Telling AI model to “take a deep breath” boosts math scores in study – Ars Technica

A worried looking tin toy robot.

Google DeepMind researchers recently developed a technique to improve the math capabilities of AI language models like ChatGPT by using other AI models to tell the AI ​​model what to do to improve prompting. Using human-style encouragement was found to dramatically improve math skills, consistent with previous results.

In a paper titled “Large Language Models as Optimizers” listed this month on arXiv, DeepMind scientists present Optimization by PROmpting (OPRO), a method for improving the performance of large language models (LLMs) such as OpenAI’s ChatGPT and Google’s PaLM 2. The new approach sidesteps the limitations of traditional math-based optimizers by using natural language to guide LLMs in solving problems. “Natural language” is an unusual form of everyday human speech.

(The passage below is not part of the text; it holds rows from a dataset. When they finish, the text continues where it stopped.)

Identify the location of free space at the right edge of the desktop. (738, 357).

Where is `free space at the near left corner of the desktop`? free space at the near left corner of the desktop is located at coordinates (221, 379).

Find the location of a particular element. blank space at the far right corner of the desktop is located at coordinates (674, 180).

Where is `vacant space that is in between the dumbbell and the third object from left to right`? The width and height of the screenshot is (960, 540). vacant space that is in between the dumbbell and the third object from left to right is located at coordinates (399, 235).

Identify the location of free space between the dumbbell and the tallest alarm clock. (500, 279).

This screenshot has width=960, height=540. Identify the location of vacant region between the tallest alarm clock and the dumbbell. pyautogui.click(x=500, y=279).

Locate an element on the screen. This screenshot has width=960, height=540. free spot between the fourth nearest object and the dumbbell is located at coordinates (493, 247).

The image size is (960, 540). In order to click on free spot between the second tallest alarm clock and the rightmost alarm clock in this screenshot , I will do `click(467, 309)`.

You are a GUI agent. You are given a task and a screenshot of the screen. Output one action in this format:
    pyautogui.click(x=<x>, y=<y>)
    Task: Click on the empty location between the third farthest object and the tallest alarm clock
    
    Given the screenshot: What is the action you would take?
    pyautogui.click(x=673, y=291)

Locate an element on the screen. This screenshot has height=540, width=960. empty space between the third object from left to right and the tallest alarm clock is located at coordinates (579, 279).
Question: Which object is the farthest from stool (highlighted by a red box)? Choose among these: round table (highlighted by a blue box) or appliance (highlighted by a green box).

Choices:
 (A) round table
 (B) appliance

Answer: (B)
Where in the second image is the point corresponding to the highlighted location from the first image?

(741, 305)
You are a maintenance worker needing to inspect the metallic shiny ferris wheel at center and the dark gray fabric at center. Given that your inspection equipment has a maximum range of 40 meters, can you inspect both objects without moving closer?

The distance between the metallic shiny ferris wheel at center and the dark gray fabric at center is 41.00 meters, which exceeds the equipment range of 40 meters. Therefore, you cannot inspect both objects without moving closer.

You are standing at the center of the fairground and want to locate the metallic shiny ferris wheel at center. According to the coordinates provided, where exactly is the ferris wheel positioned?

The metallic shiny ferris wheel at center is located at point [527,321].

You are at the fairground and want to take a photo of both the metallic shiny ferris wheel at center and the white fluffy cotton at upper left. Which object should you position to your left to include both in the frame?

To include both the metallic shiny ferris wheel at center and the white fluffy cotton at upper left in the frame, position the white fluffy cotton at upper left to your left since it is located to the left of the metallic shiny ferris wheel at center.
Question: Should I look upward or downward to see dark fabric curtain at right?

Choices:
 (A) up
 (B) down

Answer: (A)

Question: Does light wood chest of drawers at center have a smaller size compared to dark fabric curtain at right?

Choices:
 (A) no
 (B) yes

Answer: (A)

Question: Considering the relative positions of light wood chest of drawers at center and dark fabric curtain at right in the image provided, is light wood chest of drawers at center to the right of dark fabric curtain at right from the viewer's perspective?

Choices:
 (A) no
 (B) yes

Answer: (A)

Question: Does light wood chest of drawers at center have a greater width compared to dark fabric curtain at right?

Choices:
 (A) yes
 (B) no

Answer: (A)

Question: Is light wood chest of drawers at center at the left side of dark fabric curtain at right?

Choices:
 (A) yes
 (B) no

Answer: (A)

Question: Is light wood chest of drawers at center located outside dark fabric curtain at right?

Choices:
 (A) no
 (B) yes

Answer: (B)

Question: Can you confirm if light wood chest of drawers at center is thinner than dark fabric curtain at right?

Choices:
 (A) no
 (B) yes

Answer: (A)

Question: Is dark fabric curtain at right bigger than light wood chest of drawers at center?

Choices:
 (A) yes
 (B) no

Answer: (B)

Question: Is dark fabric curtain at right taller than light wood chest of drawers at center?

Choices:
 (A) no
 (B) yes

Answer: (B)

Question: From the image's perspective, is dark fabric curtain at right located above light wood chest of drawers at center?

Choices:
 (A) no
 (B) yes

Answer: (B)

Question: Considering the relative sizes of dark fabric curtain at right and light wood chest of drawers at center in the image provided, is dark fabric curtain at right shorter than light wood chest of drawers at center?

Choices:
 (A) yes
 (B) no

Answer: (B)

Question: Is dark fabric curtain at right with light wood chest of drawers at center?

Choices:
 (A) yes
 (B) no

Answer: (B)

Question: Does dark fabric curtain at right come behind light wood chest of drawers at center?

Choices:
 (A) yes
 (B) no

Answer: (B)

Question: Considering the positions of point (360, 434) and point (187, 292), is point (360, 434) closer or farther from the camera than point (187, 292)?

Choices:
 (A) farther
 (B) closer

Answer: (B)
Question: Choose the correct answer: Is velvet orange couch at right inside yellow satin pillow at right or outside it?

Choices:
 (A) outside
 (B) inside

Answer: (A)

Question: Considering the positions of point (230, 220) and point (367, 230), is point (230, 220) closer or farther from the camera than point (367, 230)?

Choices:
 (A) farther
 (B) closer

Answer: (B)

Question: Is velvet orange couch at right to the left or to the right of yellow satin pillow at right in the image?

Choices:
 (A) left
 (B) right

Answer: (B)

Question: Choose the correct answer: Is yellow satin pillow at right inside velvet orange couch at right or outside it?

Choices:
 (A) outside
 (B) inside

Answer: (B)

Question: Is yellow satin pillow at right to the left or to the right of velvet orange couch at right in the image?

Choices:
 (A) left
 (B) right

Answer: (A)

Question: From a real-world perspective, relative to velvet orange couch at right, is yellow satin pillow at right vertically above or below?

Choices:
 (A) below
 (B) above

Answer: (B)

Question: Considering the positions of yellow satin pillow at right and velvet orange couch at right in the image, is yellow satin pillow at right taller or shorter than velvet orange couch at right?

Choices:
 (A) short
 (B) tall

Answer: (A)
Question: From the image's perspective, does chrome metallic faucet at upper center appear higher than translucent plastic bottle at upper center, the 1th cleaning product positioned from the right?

“Instead of formally defining an optimization problem and obtaining an update step with a programmed solver,” the researchers write, “we describe the optimization problem in natural language, then instruct the LLM to iteratively generate new solutions based on the problem description and previously found solutions.”

Generally, in machine learning, algorithmic techniques such as derivative-based optimizers serve as a guide to improve the performance of AI models. Visualize model performance as a curve on a graph: the goal is to find the lowest point on this curve because that is where the model makes the fewest errors. By using the slope of the curve to make adjustments, the optimizer helps the model get closer to that ideal low point, making any task it designs more accurate and efficient.

Rather than relying on formal mathematical definitions to perform this task, OPRO uses “meta-prompts” described in natural language to set the stage for the optimization process. LLM then generates candidate solutions based on the problem description and previous solutions and tests them, assigning a quality score to each.

In OPRO, two large language models play different roles: a scorer LLM evaluates an objective function such as accuracy, while an optimizer LLM generates new solutions based on previous results and natural language descriptions. Different combinations of scorer and optimizer LLM are evaluated, including PaLM 2 and GPT variants. OPRO Scorer can optimize prompts for LLM, and the optimizer can iteratively generate high-scoring prompts. These scores help the system identify the best solutions, which are then fed back into the ‘meta-prompt’ for the next round of optimization.

“Take a deep breath and work on this step”

Perhaps the most interesting part of the DeepMind study is the effect of certain phrases on the output. Phrases like “let’s think step by step” made each AI model produce more accurate results when tested against the math problem data set. (This technique became widely publicized in May 2022, thanks to a now-famous paper titled “Large Language Models Zero-Shot Reasoners”.)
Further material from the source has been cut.